> PROBLEM TO SOLVE: When a line of the entries contains the word "diesem", report that line.

*** Opening of TASK INPUT ***

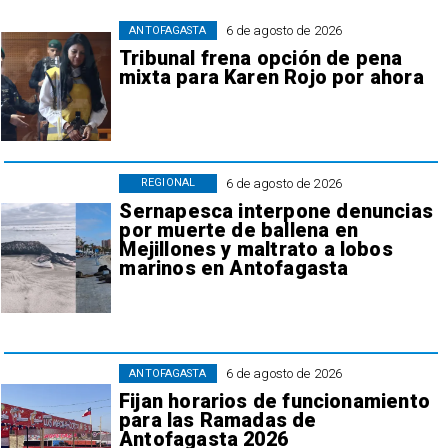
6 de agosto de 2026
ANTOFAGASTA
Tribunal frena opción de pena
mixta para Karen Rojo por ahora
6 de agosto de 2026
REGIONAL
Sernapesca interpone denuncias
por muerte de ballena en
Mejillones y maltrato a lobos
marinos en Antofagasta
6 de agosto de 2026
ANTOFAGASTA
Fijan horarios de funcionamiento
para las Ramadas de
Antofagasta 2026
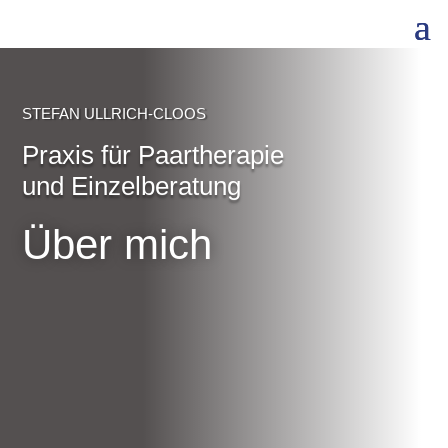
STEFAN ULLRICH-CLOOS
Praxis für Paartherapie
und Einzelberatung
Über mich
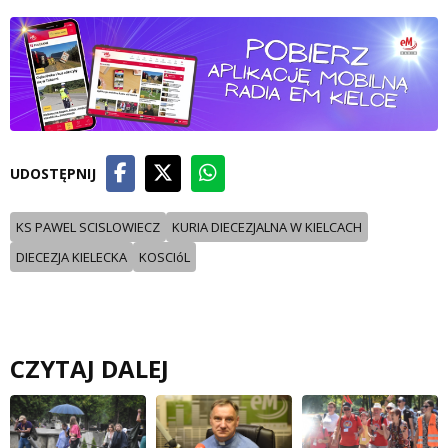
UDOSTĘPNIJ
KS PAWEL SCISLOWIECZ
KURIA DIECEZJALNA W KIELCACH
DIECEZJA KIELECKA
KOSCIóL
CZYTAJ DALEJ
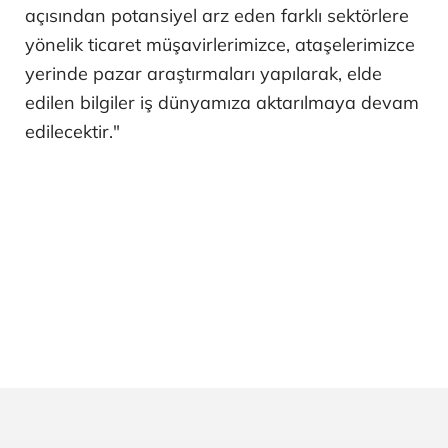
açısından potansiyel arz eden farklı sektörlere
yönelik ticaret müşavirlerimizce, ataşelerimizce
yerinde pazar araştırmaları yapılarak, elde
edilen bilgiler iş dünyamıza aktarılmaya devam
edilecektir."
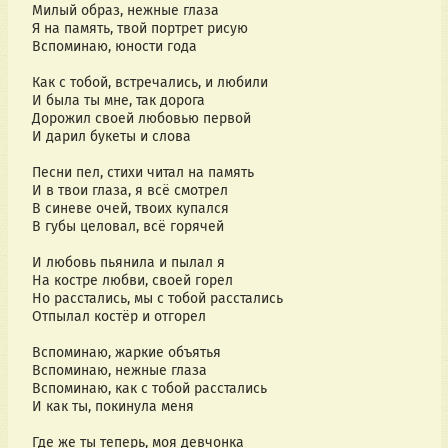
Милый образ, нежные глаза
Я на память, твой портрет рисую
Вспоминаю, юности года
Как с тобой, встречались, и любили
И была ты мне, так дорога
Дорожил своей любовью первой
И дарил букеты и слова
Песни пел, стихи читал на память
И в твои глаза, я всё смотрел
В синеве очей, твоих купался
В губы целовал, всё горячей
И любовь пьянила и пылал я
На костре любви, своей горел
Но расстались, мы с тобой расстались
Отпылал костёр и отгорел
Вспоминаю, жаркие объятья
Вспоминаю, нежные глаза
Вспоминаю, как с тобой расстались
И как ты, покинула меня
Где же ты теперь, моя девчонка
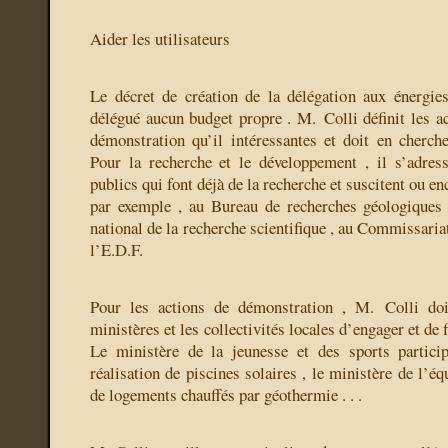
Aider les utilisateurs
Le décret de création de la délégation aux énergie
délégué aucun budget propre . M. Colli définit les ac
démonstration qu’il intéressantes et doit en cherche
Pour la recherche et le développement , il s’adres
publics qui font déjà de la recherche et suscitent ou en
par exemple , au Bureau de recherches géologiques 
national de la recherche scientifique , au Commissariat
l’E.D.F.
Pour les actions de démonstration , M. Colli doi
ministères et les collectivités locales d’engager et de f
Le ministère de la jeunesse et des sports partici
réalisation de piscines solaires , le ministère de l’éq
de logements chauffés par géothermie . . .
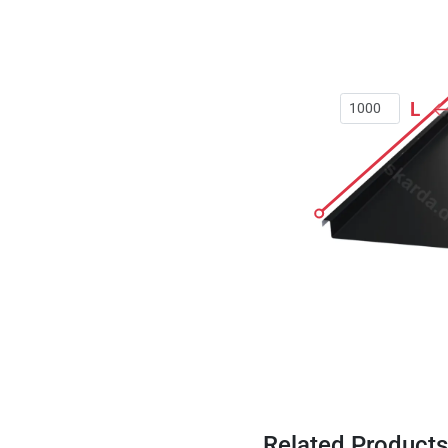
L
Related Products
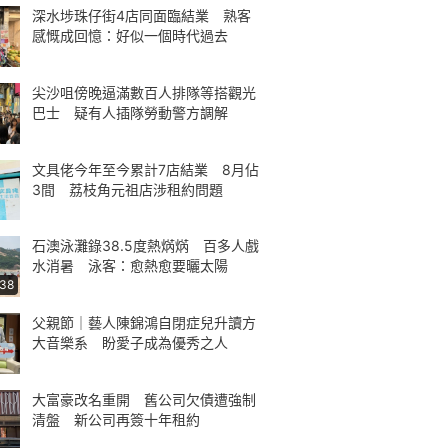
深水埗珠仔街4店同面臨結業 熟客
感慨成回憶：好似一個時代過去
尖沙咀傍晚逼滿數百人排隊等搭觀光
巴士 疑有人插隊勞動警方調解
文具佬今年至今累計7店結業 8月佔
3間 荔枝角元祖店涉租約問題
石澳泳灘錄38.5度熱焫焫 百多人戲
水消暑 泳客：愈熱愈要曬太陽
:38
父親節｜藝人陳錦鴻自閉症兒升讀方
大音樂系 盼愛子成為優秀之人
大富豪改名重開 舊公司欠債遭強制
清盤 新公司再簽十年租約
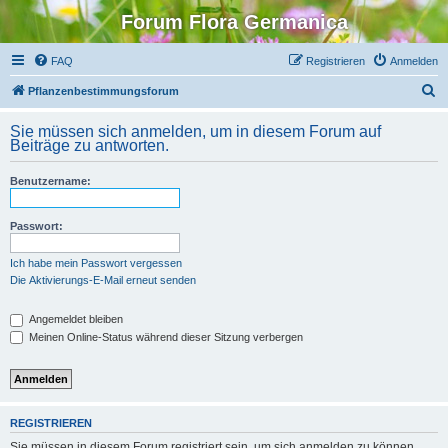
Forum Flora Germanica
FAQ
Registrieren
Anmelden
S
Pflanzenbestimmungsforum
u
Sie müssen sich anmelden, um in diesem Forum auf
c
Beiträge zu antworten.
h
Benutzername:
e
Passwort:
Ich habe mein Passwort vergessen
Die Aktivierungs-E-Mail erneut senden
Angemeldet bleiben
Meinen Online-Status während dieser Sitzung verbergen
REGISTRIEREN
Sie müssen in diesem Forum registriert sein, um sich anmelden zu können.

*** Close of TASK INPUT ***

> RESULT FOR THIS EXERCISE:
Sie müssen sich anmelden, um in diesem Forum auf
Sie müssen in diesem Forum registriert sein, um sich anmelden zu können.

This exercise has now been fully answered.